→ TASK BRIEF
Among the entries, find each line that includes the string "purity" and list it.

→ Saved entries
- - -
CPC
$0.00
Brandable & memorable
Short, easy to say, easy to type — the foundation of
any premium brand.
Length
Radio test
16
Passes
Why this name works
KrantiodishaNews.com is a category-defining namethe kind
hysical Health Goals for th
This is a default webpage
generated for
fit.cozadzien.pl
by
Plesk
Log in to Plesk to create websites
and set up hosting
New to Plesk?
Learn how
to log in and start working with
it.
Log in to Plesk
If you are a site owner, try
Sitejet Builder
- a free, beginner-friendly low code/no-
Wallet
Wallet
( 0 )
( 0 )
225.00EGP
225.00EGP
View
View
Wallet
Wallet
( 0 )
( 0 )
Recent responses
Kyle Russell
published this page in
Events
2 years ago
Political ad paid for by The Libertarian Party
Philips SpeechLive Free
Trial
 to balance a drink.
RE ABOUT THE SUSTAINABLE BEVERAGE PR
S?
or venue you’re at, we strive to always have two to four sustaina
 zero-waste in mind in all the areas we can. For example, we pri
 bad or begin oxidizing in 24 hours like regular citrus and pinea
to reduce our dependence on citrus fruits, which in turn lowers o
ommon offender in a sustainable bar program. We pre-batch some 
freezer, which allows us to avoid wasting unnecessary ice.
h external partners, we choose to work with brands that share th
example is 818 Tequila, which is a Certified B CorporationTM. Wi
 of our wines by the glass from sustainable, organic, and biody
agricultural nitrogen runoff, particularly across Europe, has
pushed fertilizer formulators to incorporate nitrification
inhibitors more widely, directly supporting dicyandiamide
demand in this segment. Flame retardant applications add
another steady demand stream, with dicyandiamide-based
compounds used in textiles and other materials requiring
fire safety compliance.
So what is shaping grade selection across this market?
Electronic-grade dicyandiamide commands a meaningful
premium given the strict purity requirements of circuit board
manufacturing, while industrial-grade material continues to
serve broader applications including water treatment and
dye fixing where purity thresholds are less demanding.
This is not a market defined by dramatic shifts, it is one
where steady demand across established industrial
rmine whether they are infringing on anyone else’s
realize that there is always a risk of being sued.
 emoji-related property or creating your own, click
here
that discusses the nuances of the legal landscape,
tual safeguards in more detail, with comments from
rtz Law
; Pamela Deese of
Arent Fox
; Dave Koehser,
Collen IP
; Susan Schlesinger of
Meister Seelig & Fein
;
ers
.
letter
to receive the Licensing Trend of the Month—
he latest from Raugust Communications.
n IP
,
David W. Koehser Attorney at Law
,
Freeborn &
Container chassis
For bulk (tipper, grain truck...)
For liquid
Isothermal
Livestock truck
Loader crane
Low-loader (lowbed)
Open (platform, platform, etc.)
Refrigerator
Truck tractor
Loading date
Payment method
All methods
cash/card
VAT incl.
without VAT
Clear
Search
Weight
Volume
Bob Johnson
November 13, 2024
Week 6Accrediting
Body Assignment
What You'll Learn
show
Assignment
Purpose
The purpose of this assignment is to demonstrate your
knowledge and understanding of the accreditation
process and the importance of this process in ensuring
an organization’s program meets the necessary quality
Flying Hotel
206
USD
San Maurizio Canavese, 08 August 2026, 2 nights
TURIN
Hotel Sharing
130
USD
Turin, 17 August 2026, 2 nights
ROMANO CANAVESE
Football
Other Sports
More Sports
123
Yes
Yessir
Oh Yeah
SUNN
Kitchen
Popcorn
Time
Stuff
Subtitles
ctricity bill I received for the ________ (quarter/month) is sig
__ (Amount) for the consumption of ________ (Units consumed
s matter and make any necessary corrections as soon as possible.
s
- - -
→ RESPONSE AREA
premium given the strict purity requirements of circuit board
dye fixing where purity thresholds are less demanding.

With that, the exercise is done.